Days slip quickly when you want them to last. Seven more passed with little progress, and Lily’s time moved inexorably closer. No rescue appeared on the horizon. No word came from Gibraltar. No prayers saw answer.
Lily tried to walk serenely through each day. Every morning she sat with the women, grinding grain and exchanging languages as if they were family friends and not strangers who would sell her and her baby into bondage as easily as they would converse with her. Every night she clung to Richard and accepted the comfort he tried to pour into her with his gentle touch.
Every day she smiled. Every day she felt shadows shroud her soul. Every day her hand slipped more often to protect her growing belly. Every afternoon she climbed the cliffs to hope for rescue.
Weeks into their imprisonment Richard climbed with her as he often did. The steps had become more difficult, and he put an arm to her waist to help her.
“You shouldn’t do this,” he said.
“Exercise is good for me,” she replied, breathing heavily.
“That may have been true last week. No longer.”
“Will you forbid it?” she asked, raising one eyebrow.
“I wouldn’t dare,” he said wryly. “I only advise.”
Lily tried to ignore the worry lines she watched grow deeper on his face daily. She put one foot in front of the other. A few steps later she wondered if he might be right. The climb grew more difficult.
At the top, he sat her on a mossy rock to catch herbreath. Hamidou’s lookout gave an embarrassed nod and looked away as the boys always did. This one looked particularly young; Lily guessed him to be nine or ten.
Richard stepped up onto the rock above her. Lily craned her neck to look and saw that he scanned the wide Mediterranean, looking northward as he always did toward Gibraltar. She relaxed back down and turned her own eyes toward the coast.
Blue fog clung to the coast late this day. Lily watched while it began to thin and scatter. While she watched, a flicker of movement caught her attention. At first she thought she imagined it; she didn’t.
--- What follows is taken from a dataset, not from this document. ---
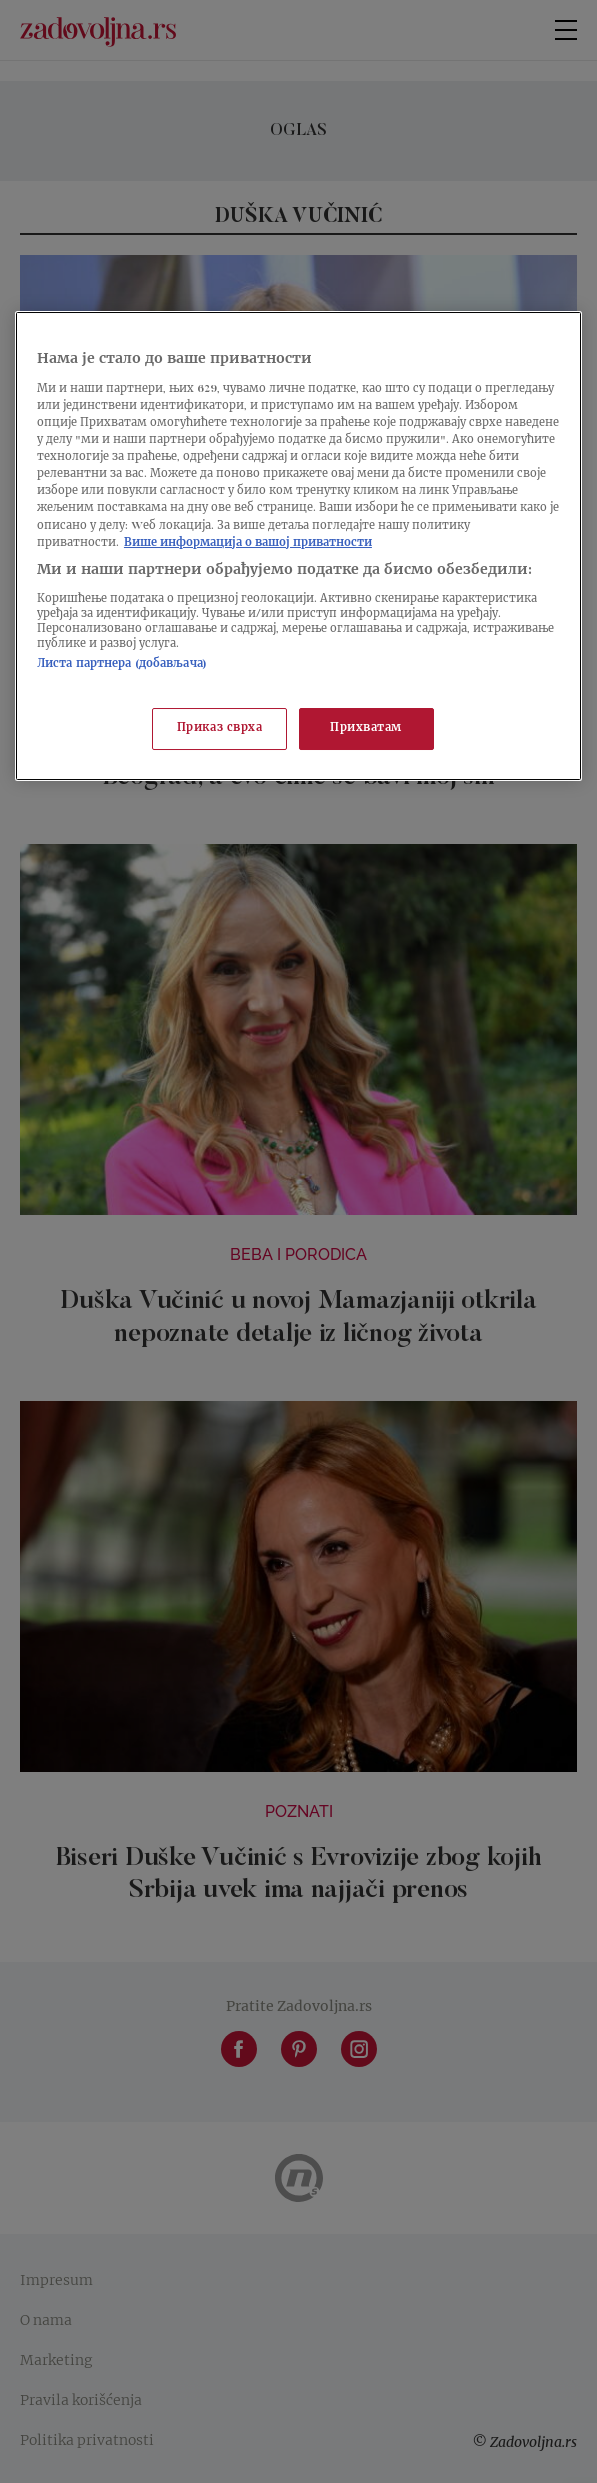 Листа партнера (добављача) (122, 664)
She rose to her feet in excitement.
“Richard! There—what’s happening?” she called, pointing toward the moving object.
The lookout leapt to his feet and followed her pointed finger. He ran to the edge and shouted down to men in the village and then pelted down the hill.
“It certainly excited our little friend.” Richard had climbed down and stood next to her. “It’s a ship, but what kind?”
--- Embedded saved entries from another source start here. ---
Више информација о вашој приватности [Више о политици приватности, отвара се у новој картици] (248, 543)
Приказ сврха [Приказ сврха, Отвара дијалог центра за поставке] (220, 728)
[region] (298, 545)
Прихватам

“It looks like four masts.”
“Whose do you think it is?” she asked.
He shook his head. “Too far to tell.” Hamidou’s frigate had returned several days before and sat at anchor in the cove.
“It is coming from the south. Could it be English?”
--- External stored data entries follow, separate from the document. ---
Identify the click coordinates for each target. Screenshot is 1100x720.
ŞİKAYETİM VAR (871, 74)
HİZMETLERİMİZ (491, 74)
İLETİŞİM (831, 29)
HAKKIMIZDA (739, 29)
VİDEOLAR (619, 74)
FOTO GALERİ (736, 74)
“Possible, but I wouldn’t count on it. It is sailing directly at us, though.”
They stood and watched the ship draw nearer.
“Dutch,” Richard said, “From the looks. I don’t see the flag.”
The ship neared the island and moved away from the shoals on the East, turning toward the cove on the north side.
“Not the Union flag, not one of ours,” Lily sighed. “What do you think is happening?”
“At a guess, it looks like the pennant of the Bey of Tunis.”
Tunis. The slave market. Lily gripped Richard’s hand fiercely. “It has only been twenty-seven days!” Hamidoucannot be trusted.
Richard put an arm around her waist and pulled her to his side. He leaned to kiss the top of her head. “Don’t leap to assumptions, Lily. It may be a friendly visit.”
When they made their slow and plodding way down the path, hindered by Lily’s girth and Richard’s determination to protect, they found the village alive with excitement. Friendly visit indeed.
She could see the visitors, obviously Berbers, appear over the rise and march toward the square. Richard steered her in that direction when she would have fled to their hut.